On Monday, The Daily Beast reported that the FBI searched through huge collections of National Security Agency-gathered foreign communications for information on domestic terrorists and gangs in the United States — without any sort of authorization by a court.

"Even though the Foreign Intelligence Surveillance (FISA) Court warned the FBI in 2018 that its warrant-free queries, known as backdoor searches, were constitutionally alarming, the bureau still conducted queries relevant to criminal investigations about, among other things 'domestic terrorism involving racially motivated violent extremists,'" reported Spencer Ackerman. "The court's Judge James E. Boasberg found what he referred to as 'apparent widespread violations of the querying standard.'"

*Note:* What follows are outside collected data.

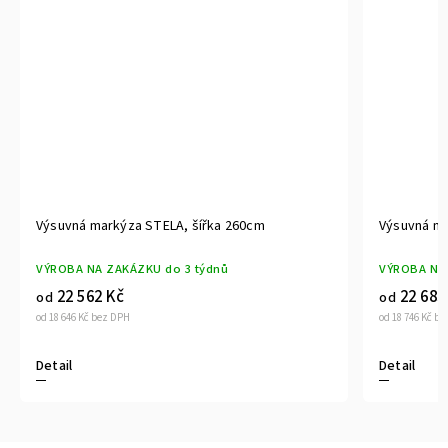
260cm
Výsuvná markýza STELA, šířka 270cm
VÝROBA NA ZAKÁZKU do 3 týdnů
22 683 Kč
od
od 18 746 Kč bez DPH
Detail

In addition to domestic terrorism, the report said, "The FISA Court recounts government acknowledgement that at least 40 FBI searches through the NSA's warrantlessly-collected data involved 'health care fraud, transnational organized crime, violent gangs' and 'public corruption and bribery.' On at least one occasion, around May 2020, an FBI analyst looked through the foreign NSA troves 'to vet [a] potential source in [a] predicated criminal investigation relating to public corruption.' Seven FBI field offices were implicated in 'these and a number of similar violations,' according to a November 18, 2020 FISA Court opinion declassified on Monday and signed by Boasberg."

The FBI maintains that none of these searches were actually "used in a civil or criminal proceeding" — but had they been, these searches could have jeopardized suspects' right to a fair trial and given ammunition for appeal. Indeed, noted the report, "In an opinion released in 2019, the Court explicitly warned the FBI that its backdoor searches were dubious under the Fourth Amendment."

In recent years, the NSA has reduced the use of warrantless surveillance of some Americans as the programs to do so have become controversial.